There are impossible situations out there that wouldn't be soluble even if you _did _have all the time in the world to think about them. This may turn out to be one. I'll be interested to see what the investigation turns up.


----------



## Drasken (May 20, 2013)

The article I read (didn't read this link as I read it previously elsewhere) said that several shots hit the guy and one hit her. Now I don't know which shot hit her, I would hope it was one of the first. Otherwise I would question this officer putting several more shots into the equation.

The simple fact is that the officer was in a horrible situation. And he did what he could. If he had been killed, the guy holding the girl hostage would likely have killed her and the other two since police were involved. I feel bad for the girl's family and friends. I also feel bad for this cop, who has to deal with shooting an innocent girl in the line of duty. Though obviously I highly doubt it was his intention.
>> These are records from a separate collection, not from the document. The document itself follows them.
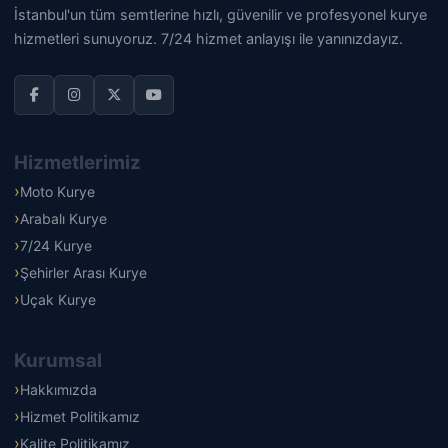
İstanbul'un tüm semtlerine hızlı, güvenilir ve profesyonel kurye
hizmetleri sunuyoruz. 7/24 hizmet anlayışı ile yanınızdayız.
Hizmetlerimiz
Moto Kurye
Arabalı Kurye
7/24 Kurye
Şehirler Arası Kurye
Uçak Kurye
Kurumsal
Hakkımızda
Hizmet Politikamız
Kalite Politikamız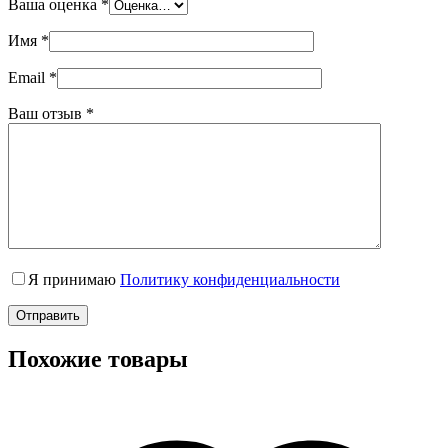
Ваша оценка
*
Имя
*
Email
*
Ваш отзыв
*
Я принимаю
Политику конфиденциальности
Отправить
Похожие товары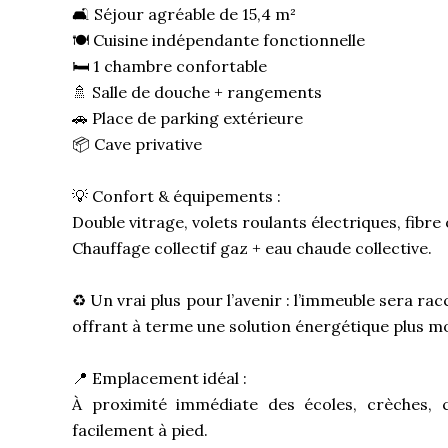
🛋️ Séjour agréable de 15,4 m²
🍽️ Cuisine indépendante fonctionnelle
🛏️ 1 chambre confortable
🚿 Salle de douche + rangements
🚗 Place de parking extérieure
📦 Cave privative
💡 Confort & équipements :
Double vitrage, volets roulants électriques, fibre
Chauffage collectif gaz + eau chaude collective.
♻️ Un vrai plus pour l’avenir : l’immeuble sera rac
offrant à terme une solution énergétique plus 
📍 Emplacement idéal :
À proximité immédiate des écoles, crèches,
facilement à pied.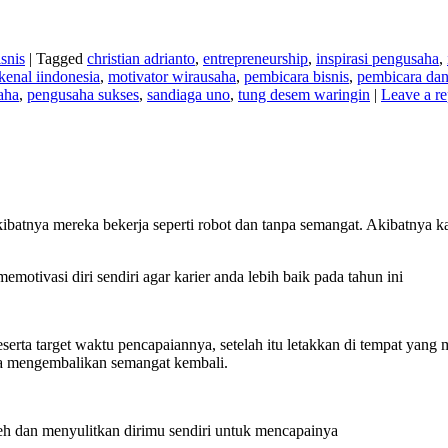
snis
|
Tagged
christian adrianto
,
entrepreneurship
,
inspirasi pengusaha
,
kenal iindonesia
,
motivator wirausaha
,
pembicara bisnis
,
pembicara da
aha
,
pengusaha sukses
,
sandiaga uno
,
tung desem waringin
|
Leave a re
ibatnya mereka bekerja seperti robot dan tanpa semangat. Akibatnya ka
emotivasi diri sendiri agar karier anda lebih baik pada tahun ini
beserta target waktu pencapaiannya, setelah itu letakkan di tempat y
da mengembalikan semangat kembali.
aneh dan menyulitkan dirimu sendiri untuk mencapainya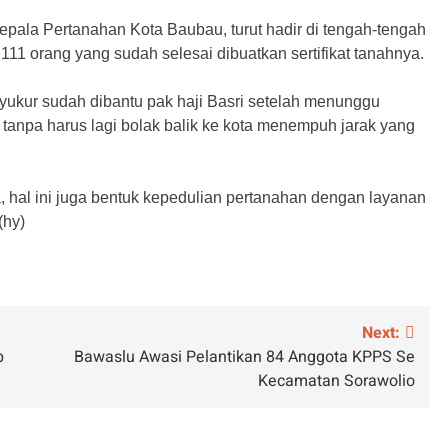
pala Pertanahan Kota Baubau, turut hadir di tengah-tengah
1 orang yang sudah selesai dibuatkan sertifikat tanahnya.
syukur sudah dibantu pak haji Basri setelah menunggu
i tanpa harus lagi bolak balik ke kota menempuh jarak yang
 hal ini juga bentuk kepedulian pertanahan dengan layanan
(hy)
Next:
p
Bawaslu Awasi Pelantikan 84 Anggota KPPS Se
Kecamatan Sorawolio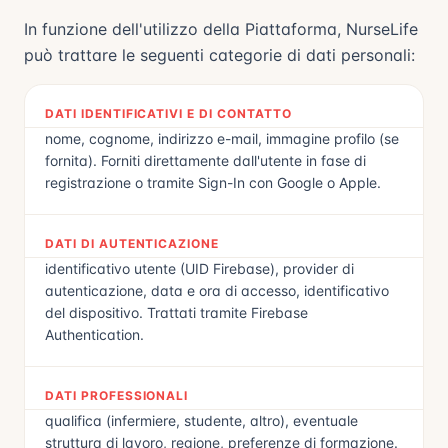
In funzione dell'utilizzo della Piattaforma, NurseLife
può trattare le seguenti categorie di dati personali:
DATI IDENTIFICATIVI E DI CONTATTO
nome, cognome, indirizzo e-mail, immagine profilo (se
fornita). Forniti direttamente dall'utente in fase di
registrazione o tramite Sign-In con Google o Apple.
DATI DI AUTENTICAZIONE
identificativo utente (UID Firebase), provider di
autenticazione, data e ora di accesso, identificativo
del dispositivo. Trattati tramite Firebase
Authentication.
DATI PROFESSIONALI
qualifica (infermiere, studente, altro), eventuale
struttura di lavoro, regione, preferenze di formazione.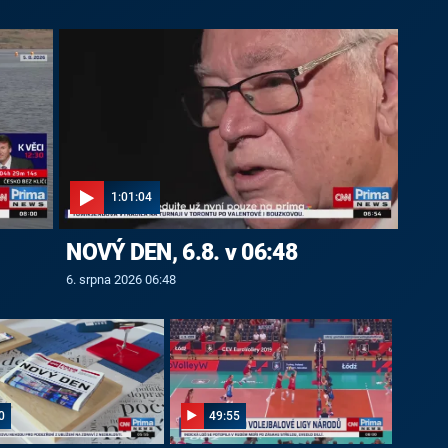
1:01:04
NOVÝ DEN, 6.8. v 06:48
6. srpna 2026 06:48
0
49:55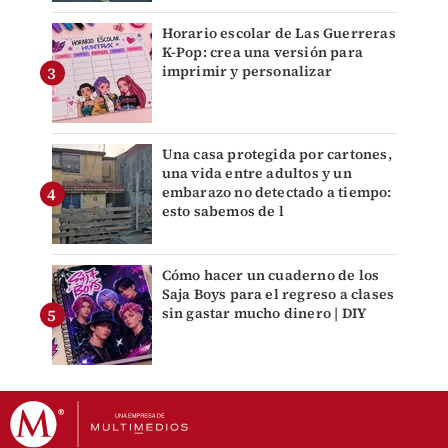
Horario escolar de Las Guerreras
K-Pop: crea una versión para
imprimir y personalizar
Una casa protegida por cartones,
una vida entre adultos y un
embarazo no detectado a tiempo:
esto sabemos de l
Cómo hacer un cuaderno de los
Saja Boys para el regreso a clases
sin gastar mucho dinero | DIY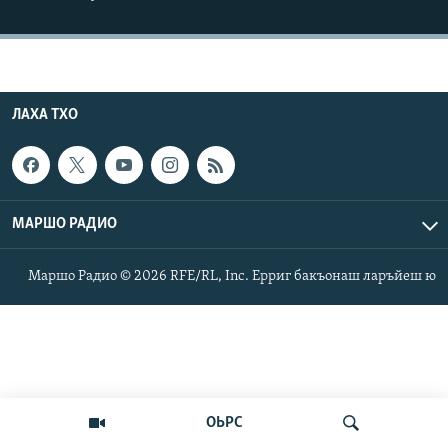
Маршо Радион ерриг сайташ
ЛАХА ТХО
МАРШО РАДИО
Маршо Радио © 2026 RFE/RL, Inc. Ерриг бакъонаш ларъйеш ю
ОЬРС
My thoughts are with all the victims of this horrible situation. Please if you hear see any follow up pieces on this do post them. I am interested and would hate to miss the news report on it.


----------



## jks9199 (May 20, 2013)

There's probably no way to tell which round in the sequence was the one that hit the girl.  For some ideas about the dynamics of a shooting, and how you can get some really suspicious looking stuff, see some of the Demos by the Force Science Institute.  It's also not at all uncommon, despite all the training about assessing each shot, for police officers to fire several rounds during an encounter -- and even only remember one or two.  Auditory exclusion, tunnel vision, time distortion, and other effects of adrenal stress can blur the officer's perceptions that badly...


----------



## K-man (May 20, 2013)

Sad for the officer but he shouldn't have been in the situation.
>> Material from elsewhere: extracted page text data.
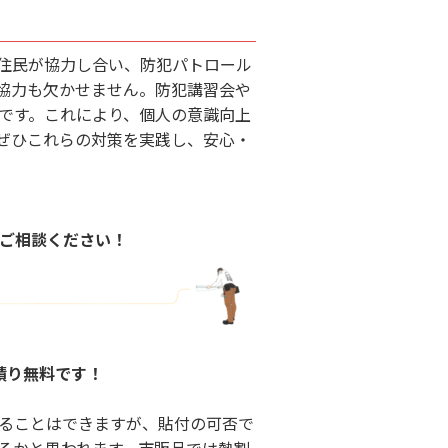
住民が協力し合い、防犯パトロール
協力も欠かせません。防犯講習会や
です。これにより、個人の意識向上
ぜひこれらの対策を実践し、安心・
ご相談ください！
積り無料です！
ることはできますが、貼付の可否で
いるかと思われます。市販品では熱割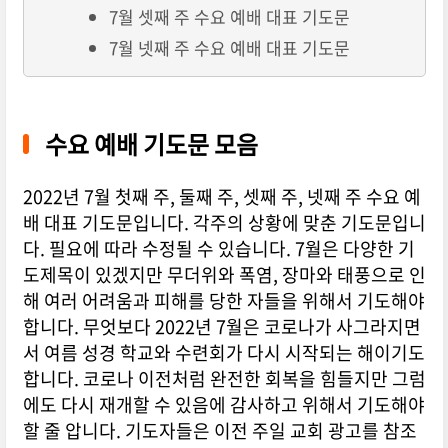
7월 셋째 주 수요 예배 대표 기도문
7월 넷째 주 수요 예배 대표 기도문
수요 예배 기도문 모음
2022년 7월 첫째 주, 둘째 주, 셋째 주, 넷째 주 수요 예
배 대표 기도문입니다. 각주의 상황에 맞춘 기도문입니
다. 필요에 따라 수정될 수 있습니다. 7월은 다양한 기
도제목이 있겠지만 무더위와 폭염, 장마와 태풍으로 인
해 여러 어려움과 피해를 당한 자들을 위해서 기도해야
합니다. 무엇보다 2022년 7월은 코로나가 사그라지면
서 여름 성경 학교와 수련회가 다시 시작되는 해이기도
합니다. 코로나 이전처럼 완전한 회복을 힘들지만 그럼
에도 다시 재개할 수 있음에 감사하고 위해서 기도해야
할 줄 압니다. 기도자들은 이전 주일 교회 광고를 참조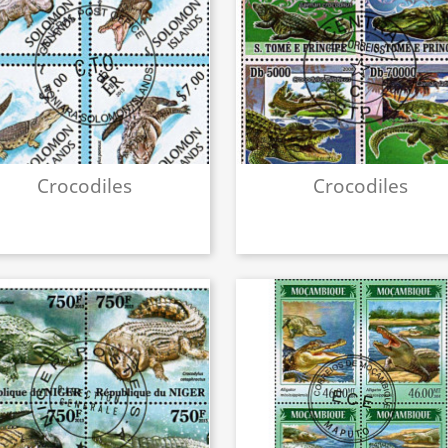
Crocodiles
Crocodiles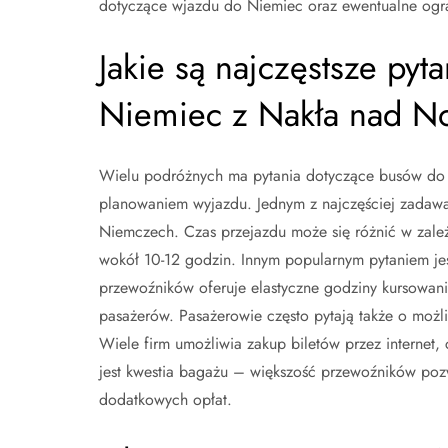
dotyczące wjazdu do Niemiec oraz ewentualne ogr
Jakie są najczęstsze py
Niemiec z Nakła nad No
Wielu podróżnych ma pytania dotyczące busów do N
planowaniem wyjazdu. Jednym z najczęściej zadawa
Niemczech. Czas przejazdu może się różnić w zale
wokół 10-12 godzin. Innym popularnym pytaniem jes
przewoźników oferuje elastyczne godziny kursowan
pasażerów. Pasażerowie często pytają także o możli
Wiele firm umożliwia zakup biletów przez internet,
jest kwestia bagażu – większość przewoźników po
dodatkowych opłat.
> Police responding to a known hostage situation are required to call for backup, a Nassau law-enforcement source said yesterday.
> 
> 
> &#8220;And under no circumstances should they go through that front door,&#8221; the source said.
> ...



I have a mate who has investigated police using firearms and it is common for multiple shots to be way off target when the person is under that sort of stress. The innocent girl is dead because an officer didn't follow procedure.


----------



## MJS (May 20, 2013)

I'm sure there're things that we still don't know, however, upon first read, it would seem that once they realized that there was a hostage, that a perimeter would be set up around the home, a negotiator would be called, as well as a SWAT team.  Now, perhaps this was done, but as I said, upon reading this, it seems to be that it was not, unless the article just doesnt mention it.  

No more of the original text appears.